Conclusions and Next Steps
The abstraction layer pattern in Terraform allows you to build infrastructure maintainable multi-cloud: differences between providers are encapsulated in modules cloud-specific, consumers use a uniform interface, and cloud switching it's a change to a variable, not a rewrite of the infrastructure.
The key is finding the right level of abstraction: too many hidden differences make the form unusable, while a form that exposes too many details cloud-specific loses the benefit of uniformity.

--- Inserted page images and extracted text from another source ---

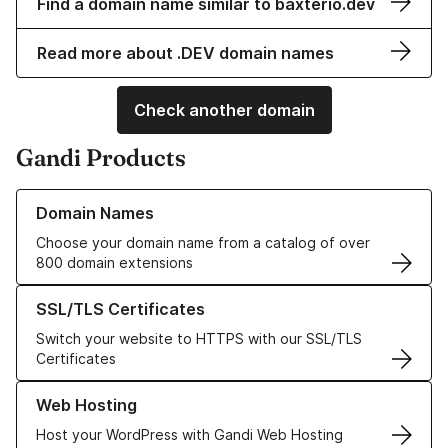
Find a domain name similar to baxterio.dev
Read more about .DEV domain names
Check another domain
Gandi Products
Learn more about our Domain Names
Domain Names
Choose your domain name from a catalog of over
800 domain extensions
Learn more about our SSL/TLS Certificates
SSL/TLS Certificates
Switch your website to HTTPS with our SSL/TLS
Certificates
Learn more about our Web Hosting solutions
Web Hosting
Host your WordPress with Gandi Web Hosting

Next Articles in the Series
- Article 8: GitOps for Terraform — Flux TF Controller, Spacelift and Drift Detection: Brings Terraform into the GitOps paradigm with continuous reconciliation from the repository environment.
- Article 9: Terraform vs Pulumi vs OpenTofu — Comparison Final 2026: When to choose which IaC tool based on context.